A related study found that the success of emotional recognition depends on the transmission of information between the computer and the face (Mehta et al. 2018). The computer should be able to get information about the face instantly, such as emotions and gender. However, because the information of the face is highly complex, too many parameters arise in the process of machine learning. This makes it impossible to achieve instant recognition. Therefore, this study uses a real-time CNN-based emotion recognition program for identification. By using Global Average Pooling in the architecture, the information in each image is compressed while retaining important features. Moreover, the depth-wise separable convolutions technique reduces the amount of computation in the convolution operation, making emotional recognition of images possible in real-time.

Visual-based emotion detection for “natural” human–robot interaction (HRI) creates an appropriate reaction according to the emotional detection of the communication partner. HRI can be processed due to the development hardware and complex software applications (Strupp et al. 2008; Natarajan and Muthuswamy 2015). Dixit and Gaikwad (2016) used patch based face features and a SVM classifier to detect emotion through facial expressions. The experimentation carried out on The Japanese female facial expression database obtained 91% average accuracy for emotion detection of basic emotions, including happiness, anger, sadness, surprise, disgust, fear and neutral. The average emotion detection time was 1.1 s. It was a feasible follow-up research to identify which emotion could be easily detected. Vaish et al. (2019) maintained the highest accuracy possible while keeping the computational cost minimal. The system was tested on subjects that were not available in the dataset and gives a comparable result with other real-time emotion detection systems. In other words, some researchers have attempted to upgrade the accuracy of facial emotional detection. Accordingly, the study used Microsoft Azure system to detect facial expression instead of developing our own recognition system (Microsoft Azure 2018).

2.5 Statistical methods

The underlying methodology of previous studies is a lexicon-based method by which a lexicon is used to detect emotions in text based on speech recognition (Pajupuu et al. 2012; Kato et al. 2006). Using a single modal of speech recognition, the correct emotion recognition reaches 73% for happiness, 60% for angry, 55% for sadness, and the overall accuracy is 62% for all emotions (Hsu and Chen 2012). However, bimodal emotion recognition can reach an accuracy of 86.85%, an increase of 5% compared with using a single modal of emotion recognition (Song et al. 2015; Chuang and Wu 2004; Kessous et al. 2010). Furthermore, previous studies have indicated that it is impossible to achieve satisfactory results by recognizing emotions based on a single model for either speech or facial expression (Ma et al. 2019; Yang et al. 2017). Accordingly, this study applied a bimodal emotion recognition system by using both facial expression recognition (55%) and speech recognition (45%). Speech recognition included two parts. Part one which is scored according to lexicon, accounted for 38% since the time consumed for 80% of total time. Part two asks each child to draw and tell about the story. This part accounted for 7% because the time confused accounted for 20% of the total time. The reliability study was analyzed by examining the correlation between part one and part two.

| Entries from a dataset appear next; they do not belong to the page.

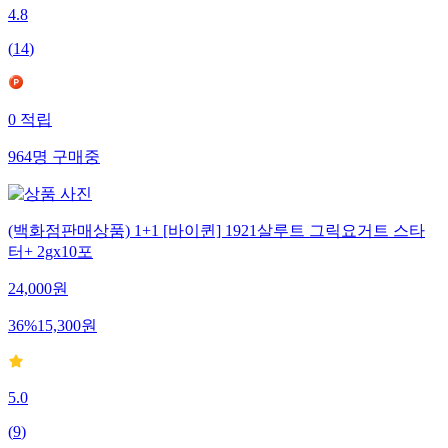
4.8
(
14
)
0
적립
964
명
구매중
(백화점판매상품) 1+1 [바이퀸] 1921살루트 그릭요거트 스타
터+ 2gx10포
24,000
원
36
%
15,300
원
5.0
(
9
)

This study developed an emotional lexicon by analyzing 200 children’s answers to 40 questions from ECSYC. In addition to speech recognition, this study also applied automatic facial action analysis (Kapoor 2002) of expressions of seven emotions, including angry, despised, disgusted, happy, no opinion, sad and surprised. This study identified and calculated the frequency of seven emotions during each emotional theater game. According to the database, the score is converted into five levels multiplied by the number of occurrences, and finally added to the numerator. The sum of the occurrences of the seven emotions is the denominator, and the weight distribution of each emotion in each question is calculated. According to the five levels of the database, if the percentage reaches 80–100%, five points are given. This study used Microsoft's Project Oxford tool to establish expression recognition as the sub-criteria (Zhao et al. 2016).

In addition to facial expression detection, Udochukwu and He (2015) developed a rule-based approach to implicit emotional detection of text. The approach gave an average F-measure of 82.7% to “Happy”, “Angry-Disgusted” and “Sad”. Moreover, Cho et al. (2008) proposed a Bayesian-based method of emotion detection of voice. The method is based on the Bayesian networks which represent the dependence and strength between the dialogist's utterance and his emotion. Darekar and Dhande (2017) used an algorithm in emotion detection to gain a higher accuracy level of speech analysis.

Karpouzis et al. (2007) applied an approach via facial, vocal, and bodily expressions recognition in emotional detection. They described a multi-cue, dynamic approach to detect emotion in naturalistic video sequences. Therefore, the hybrid approach proposed in this study also implemented facial, vocal, and language recognition.

3 Methods

This study attempts to answer the major research question: Is there a significant positive correlation between YCEL and ECSYC? To achieve this goal, the method of the study included in-depth interviews, focus group discussion, observation and experimental method. The implementation process included: (1) developing of emotional theater games based on 40 emotional scripts, (2) designing 40 questions for children to answer, and (3) developing five indicators for assessing each competency. For the experiments, (4) the researcher randomly selected 200 children aged 4–6 years, and (5) conducted 40 emotional theater experiments. After experiments, (6) the researcher executed observer training and carried out a reliability study of the consistency of four observers. (7) The validity study was undertaken by analyzing the correlation between ECSYC and YCEL.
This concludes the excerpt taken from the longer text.